I’d almost forgotten about something to eat in all the excitement. I’d been looking forward to a large plate of Teutonic sausages. Unfortunately by the time we left the beer hall all the sausage vendors had shut up their stalls and gone home. So there wasn’t a sausage to be had in Munich, not even for ready cash.

Sausageless, but desperately in need of food to convert into blood before I collapsed, I carried out one of the most heinous of crimes that you can commit in a foreign country. There was no excuse for what I did, but there was nothing else open. I had tried to find something Bavarian to nibble on. I’d hunted high and low for even the smallest smackerel of sauerkraut or the stingiest smidgeon of schnitzel but there was nothing to be found. So I had no choice, and thus I grudgingly ordered ein Gross Mac und Fritten aus McDonalds.

So heed my wise advice. If you wish to gorge yourself on spicy Munchen Wurst, washed down with fine German wines, then eat early in Munich. Otherwise you’ll end up eating the same old tush that you can get down your local high street, except you’ll feel ten times worse about doing it.
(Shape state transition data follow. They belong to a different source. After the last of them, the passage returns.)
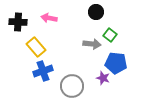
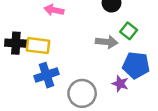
black cross: (18, 22) -> (16, 43), moved
yellow rectangle: (36, 47) -> (38, 46), turned -42

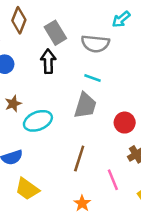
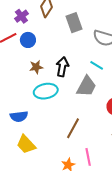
black arrow: (48, 61) -> (62, 67), moved
brown star: (13, 104) -> (36, 67), moved
pink line: (113, 180) -> (88, 157), moved

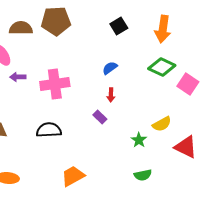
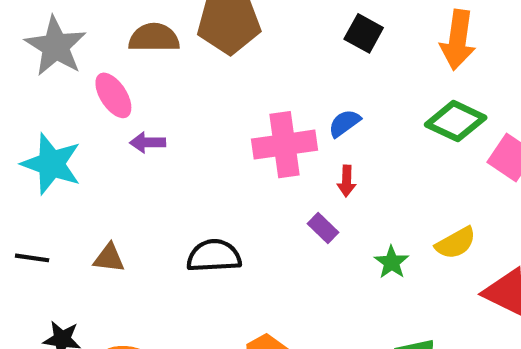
black square: (119, 26) -> (364, 33), turned -30
pink cross: (55, 84) -> (285, 145), moved
green star: (139, 140) -> (391, 262), moved

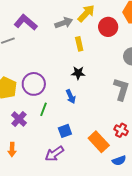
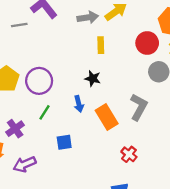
red circle: (108, 27) -> (147, 43), moved
purple cross: (19, 119) -> (15, 129), moved
orange rectangle: (99, 142) -> (107, 117), moved
purple arrow: (54, 154) -> (25, 164), moved

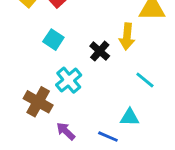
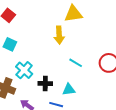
black cross: (100, 51) -> (45, 83), moved, turned -32

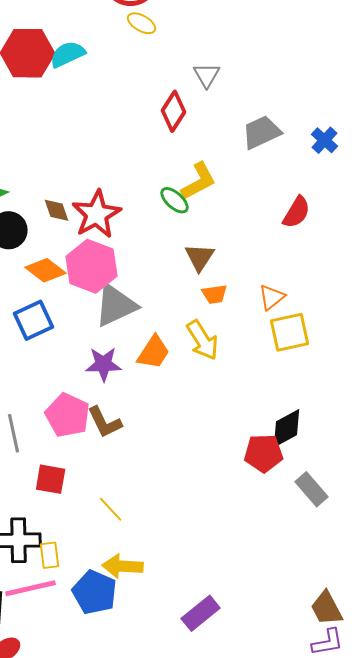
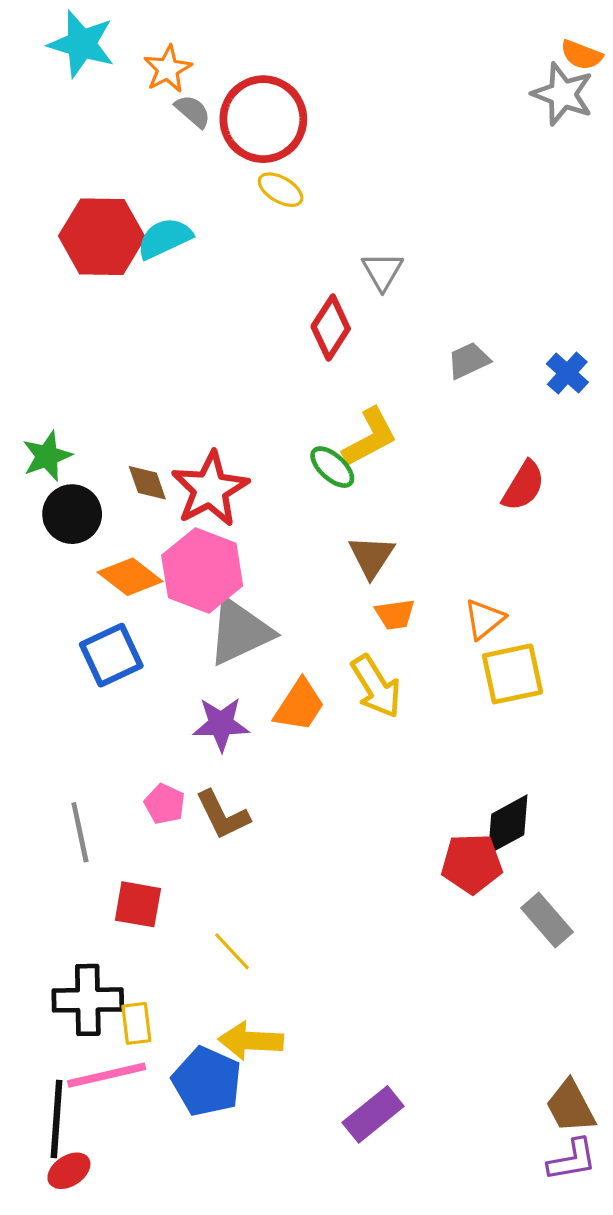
gray trapezoid: (262, 132) -> (469, 360), size x0.7
pink pentagon: (68, 415) -> (165, 804), size x0.6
The hotel receptionist gave me some more advice and that is to avoid Munich like the plague in October. This is the time of the Munich Beer Festival, and it is an excuse for every English football hooligan to exchange breaking heads on the terraces for a weekend of breaking heads on trestle tables instead.

It must take the local population right back to the nineteen-thirties.

Update: I went to Munich again recently, and I got a sausage. Just to prove it, I took a picture.